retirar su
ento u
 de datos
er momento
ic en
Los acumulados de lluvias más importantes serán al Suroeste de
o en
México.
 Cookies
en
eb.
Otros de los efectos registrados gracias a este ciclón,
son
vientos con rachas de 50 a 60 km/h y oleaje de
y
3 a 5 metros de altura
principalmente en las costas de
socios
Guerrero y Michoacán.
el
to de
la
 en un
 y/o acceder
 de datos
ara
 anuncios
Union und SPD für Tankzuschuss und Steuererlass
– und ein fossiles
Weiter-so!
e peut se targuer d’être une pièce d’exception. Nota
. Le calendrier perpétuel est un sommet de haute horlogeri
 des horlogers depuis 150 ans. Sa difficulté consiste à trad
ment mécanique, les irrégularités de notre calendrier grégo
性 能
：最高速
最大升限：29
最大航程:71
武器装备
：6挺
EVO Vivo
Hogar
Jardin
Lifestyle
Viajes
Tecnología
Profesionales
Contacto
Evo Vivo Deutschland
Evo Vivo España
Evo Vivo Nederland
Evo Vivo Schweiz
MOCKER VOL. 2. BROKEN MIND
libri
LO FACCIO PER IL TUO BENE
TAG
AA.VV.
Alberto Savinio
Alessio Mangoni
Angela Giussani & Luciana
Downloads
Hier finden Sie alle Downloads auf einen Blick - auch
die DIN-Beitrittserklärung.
--
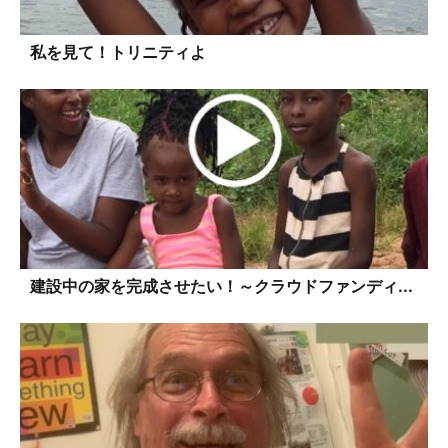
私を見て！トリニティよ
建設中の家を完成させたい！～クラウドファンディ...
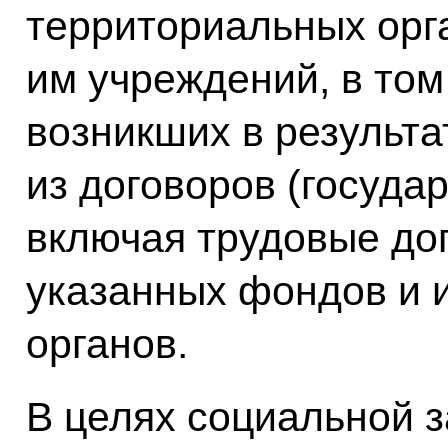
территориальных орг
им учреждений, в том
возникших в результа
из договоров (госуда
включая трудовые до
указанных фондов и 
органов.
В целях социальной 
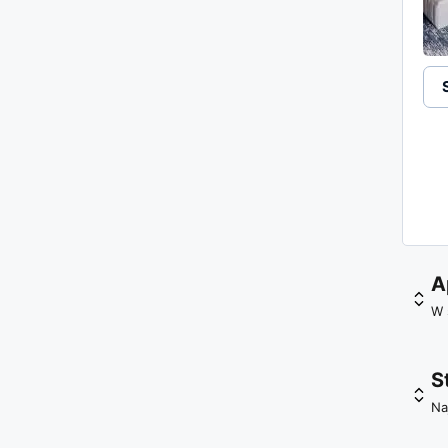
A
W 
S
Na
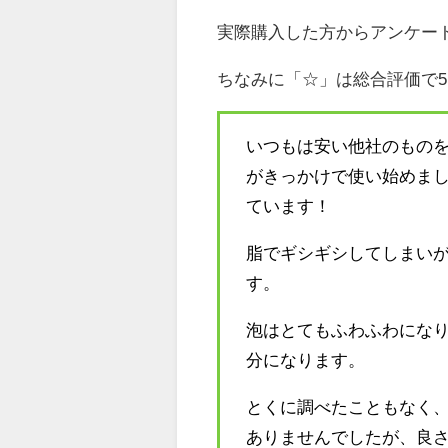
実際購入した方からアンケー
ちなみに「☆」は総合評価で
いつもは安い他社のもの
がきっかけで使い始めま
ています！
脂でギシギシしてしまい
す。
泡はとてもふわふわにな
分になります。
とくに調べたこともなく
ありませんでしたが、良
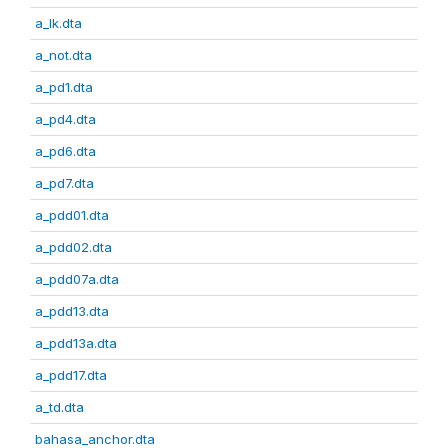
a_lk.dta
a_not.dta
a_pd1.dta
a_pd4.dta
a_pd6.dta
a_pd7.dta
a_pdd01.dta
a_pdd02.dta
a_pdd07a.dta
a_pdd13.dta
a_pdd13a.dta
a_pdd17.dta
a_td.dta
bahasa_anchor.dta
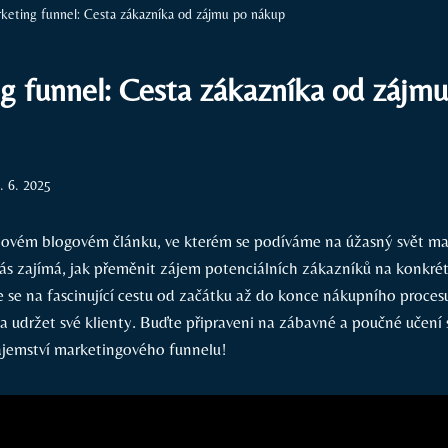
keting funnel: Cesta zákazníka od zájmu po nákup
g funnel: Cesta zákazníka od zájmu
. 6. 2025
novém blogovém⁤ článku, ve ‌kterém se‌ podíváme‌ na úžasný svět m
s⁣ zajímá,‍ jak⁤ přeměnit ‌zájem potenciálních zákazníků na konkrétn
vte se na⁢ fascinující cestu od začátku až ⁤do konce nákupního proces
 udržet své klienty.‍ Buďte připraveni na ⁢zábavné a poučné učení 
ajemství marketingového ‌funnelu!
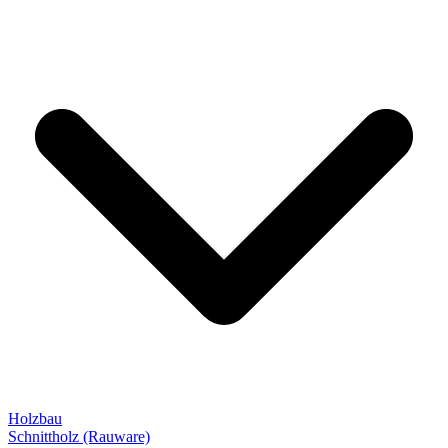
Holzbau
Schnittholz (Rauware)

# TASK GOAL:
Where a line of the data holds "zájmu", show that line.

# ANSWER SECTION:
keting funnel: Cesta zákazníka od zájmu po nákup
g funnel: Cesta zákazníka od zájmu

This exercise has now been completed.